When mortality hangs into frame strongly every moment, like high-beams reaching the end of the road, does life become precious — or oppresive? How do we cope with forces beyond our control, if we’ve never known control to begin with? There’s a central metaphor in Never Let Me Go, a film directed by Mark Romanek and written by Alex Garland (adapted off a novel by Kazuo Ishiguro), the young people born into life as organ donors double as mirrors to us — this is even acknowledged by our heroine in the final moments. It’s not entirely original, and in fact I’d even direct those science-fiction fans disappointed by Michael Bay’s The Island to this one, but Never Let Me Go manages to be wholly gripping despite the lack of novelty in its premise.

This is an odd thing to say; isn’t The Matrix wholly gripping despite being preempted by everything from Dark City to Rene Descartes? Yes, but The Matrix is a real American John Woo movie jam-packed with everything we want to see. Never Let Me Go has an incredibly low-key execution, dealing very little in science or set pieces, or anything visual. It’s a dead-sombre romance drama, one that from scene to scene finds characters occupying time talking or looking off into the horizon. This is both a chief issue and the spirit of the film, the thing that characterizes the fabric of the movie for better or worse. While watching it I never really had that wonderful sensation of ‘I’m actually really enjoying this,’ at a random moment like other recent watches like Mission Impossible or Contagion, but after the handful of very emotionally intense scenes, I was thorougly taken.

These great areas of the movie do however serve to make clear to me what could have been and isn’t in Never Let Me Go. Great potential here is couched in already working material, but the potential is hard to ignore. Because the movie is an adaptation, there is something lost in translation as there is universally in adaptations, something more abstract than a scene or Tom Bombadil. It might just be confidence, as a story takes form in its initial medium for a reason. In this case it was a novel, not a script. This isn’t a knock on Alex Garland, a writer I admire very much after Sunshine in particular, rather it’s criticism of the institution of adaptation with Never Let Me Go as the current case study.

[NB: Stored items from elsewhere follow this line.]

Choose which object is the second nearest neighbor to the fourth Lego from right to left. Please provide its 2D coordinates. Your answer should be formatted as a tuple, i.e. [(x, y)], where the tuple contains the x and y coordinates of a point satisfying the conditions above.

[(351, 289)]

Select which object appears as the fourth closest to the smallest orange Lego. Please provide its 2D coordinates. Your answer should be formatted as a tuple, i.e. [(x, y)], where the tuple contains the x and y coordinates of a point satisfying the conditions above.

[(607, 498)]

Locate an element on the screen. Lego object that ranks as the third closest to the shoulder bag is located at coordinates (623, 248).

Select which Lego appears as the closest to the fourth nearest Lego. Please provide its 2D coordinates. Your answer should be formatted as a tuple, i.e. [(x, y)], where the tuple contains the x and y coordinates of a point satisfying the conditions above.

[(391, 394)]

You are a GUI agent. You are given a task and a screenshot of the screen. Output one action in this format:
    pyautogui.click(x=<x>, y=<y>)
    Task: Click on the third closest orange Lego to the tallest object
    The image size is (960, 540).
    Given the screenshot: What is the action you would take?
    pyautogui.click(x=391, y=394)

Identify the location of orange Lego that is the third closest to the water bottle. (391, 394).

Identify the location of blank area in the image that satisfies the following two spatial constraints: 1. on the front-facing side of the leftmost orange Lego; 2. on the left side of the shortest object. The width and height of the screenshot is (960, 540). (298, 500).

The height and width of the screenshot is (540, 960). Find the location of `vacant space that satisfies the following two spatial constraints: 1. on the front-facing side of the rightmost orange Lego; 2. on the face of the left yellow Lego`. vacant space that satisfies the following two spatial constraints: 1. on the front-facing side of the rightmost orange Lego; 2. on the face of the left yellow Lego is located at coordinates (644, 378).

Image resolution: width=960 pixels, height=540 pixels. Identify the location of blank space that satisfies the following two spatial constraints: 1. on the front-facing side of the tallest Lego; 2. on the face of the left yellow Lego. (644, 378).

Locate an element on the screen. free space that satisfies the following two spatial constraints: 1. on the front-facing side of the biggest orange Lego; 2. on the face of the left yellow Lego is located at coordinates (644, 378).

Pacing is the problem. We spend so much time on narrative areas that could be trimmed or summed up, and to maintain precious film real estate (a meta-commentary on themes internal, perhaps) significant ideas or arcs are left only implied. It’s difficult for me in particular who, because of watching and being so fond of Hollywood movies, appreciates traditional storytelling in movies, because I would approach this movie by spending more time on the romance between Kathy and Tommy, which would doubtless have drawn impressive moments of sci-fi driven drama.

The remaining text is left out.